*** Block opens ***

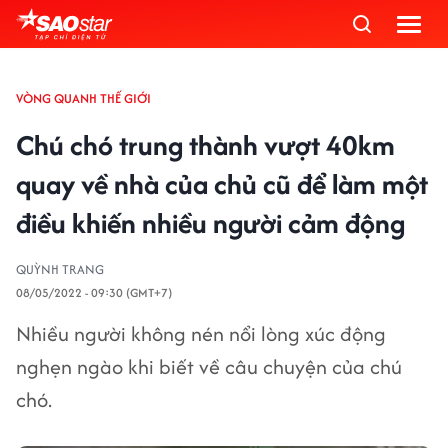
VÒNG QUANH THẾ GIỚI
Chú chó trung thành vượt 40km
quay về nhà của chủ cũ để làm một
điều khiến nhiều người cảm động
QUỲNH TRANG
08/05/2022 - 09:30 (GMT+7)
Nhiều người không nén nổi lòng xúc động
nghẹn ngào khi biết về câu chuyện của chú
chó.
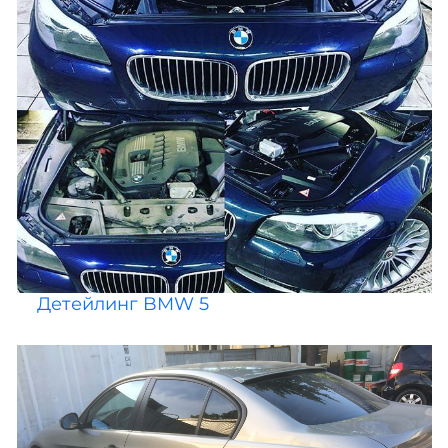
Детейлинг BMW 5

*** Block closes ***

» Exercise aim
I need each line from the listing where the word "động" occurs.

» Answer box
điều khiến nhiều người cảm động
Nhiều người không nén nổi lòng xúc động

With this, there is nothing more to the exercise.